Ein September wie im Hochsommer schreibt Wettergeschichte

Der September 2016 war außergewöhnlich heiß, sonnig und trocken. Zahlreiche Monatsrekorde an Eiweiler Wetterstation.

Der Hochsommer ging im September in die Verlängerung. Eine außergewöhnliche, lang anhaltende Schönwetter- und Hitzeperiode sorgte dafür, dass der September 2016 zusammen mit seinen Vorgängern aus den Jahren 1947, 1999 und 2006 zu den vier wärmsten Septembermonaten in Deutschland zählt seit es regelmäßige Wetteraufzeichnungen gibt.

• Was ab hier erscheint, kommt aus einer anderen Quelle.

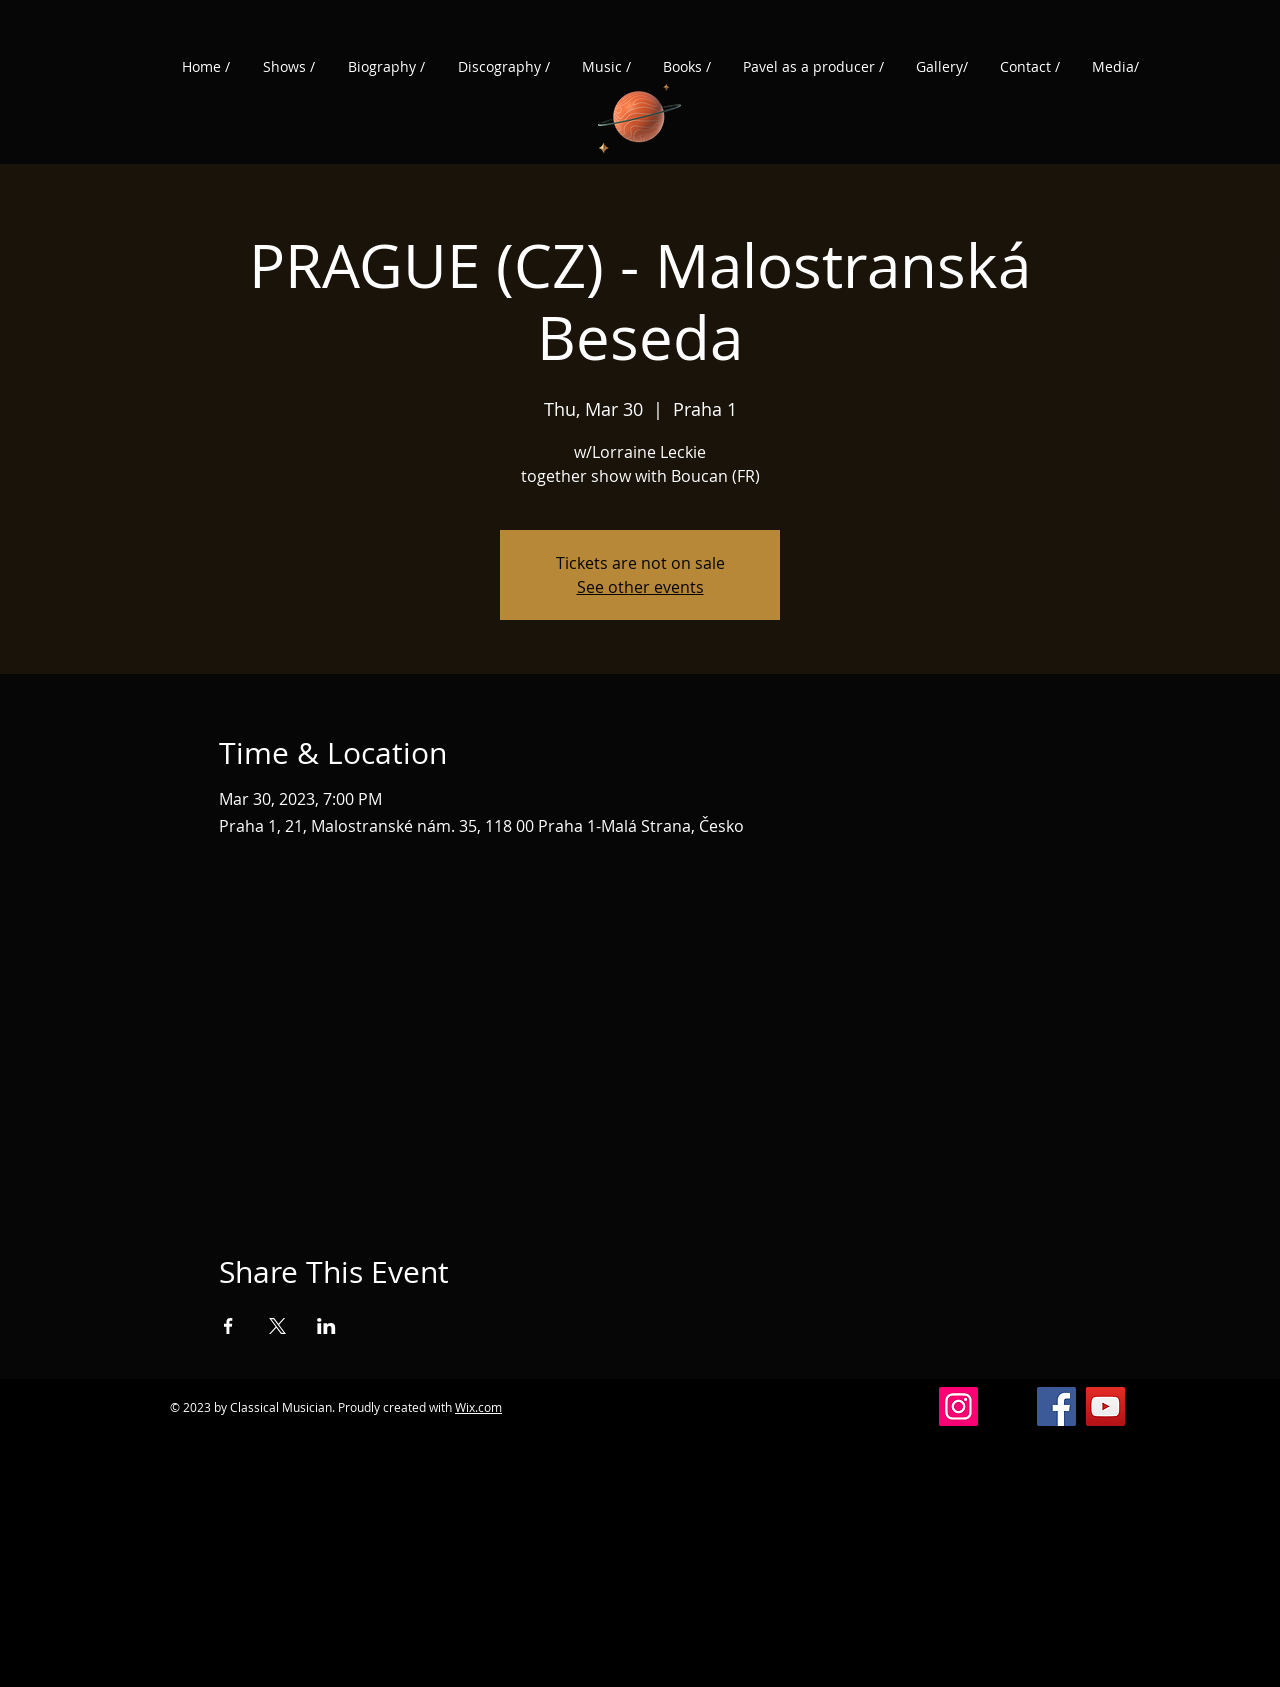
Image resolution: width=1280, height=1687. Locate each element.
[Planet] (639, 114)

Mit einem Monatsmittelwert von 17,2°C wurde der bisherige Rekord der Eiweiler Messreihe aus 2006 lediglich um ein Zehntel Grad unterboten, was allerdings nur an den etwas niedrigeren Tiefstwerten gelegen hat (das morgendliche Minima-Mittel betrug 12,7°C, 2006 hingegen 13,7°C). Denn die Mittelwerte der Höchstwerte erreichten diesmal mit 23,7°C einen neuen Monats-Rekord, ebenso die abendlichen Minima-Mittel mit 15,9°C. Insgesamt traten bei 9 verschiedenen Parametern neue Rekorde für den September auf. So herrschte quasi als Kehrseite der Hitzewelle eine ausgeprägte Trockenheit, die schon den dritten Monat in Folge anhielt. Bei einer Regensumme von 18,7 Liter auf den Quadratmeter – das entspricht nur einem Viertel des Solls – erlebten wir den trockensten September der Messreihe.

Mit einer Spitzentemperatur von 32°C wurde am 13.09.16 die höchste Temperatur für den September meiner Messreihe registriert. Am gleichen Tag erreichte die Abendtemperatur mit 23,6°C ebenfalls einen neuen Rekord. 14 Sommertage (ab 25 Grad) bedeuten genau wie die 3 heißen Tagen (ab 30 Grad) einen September-Rekord der Messreihe.

Gewitter traten keine auf, was es im September innerhalb meiner Messreihe auch in den Jahren 1994, 1996, 1998, 1999 und 2008 gegeben hat. Die Sonne machte mit 217 Stunden gut ein Drittel Überstunden und entschädigte uns somit für das trübe Frühjahr und den Frühsommer.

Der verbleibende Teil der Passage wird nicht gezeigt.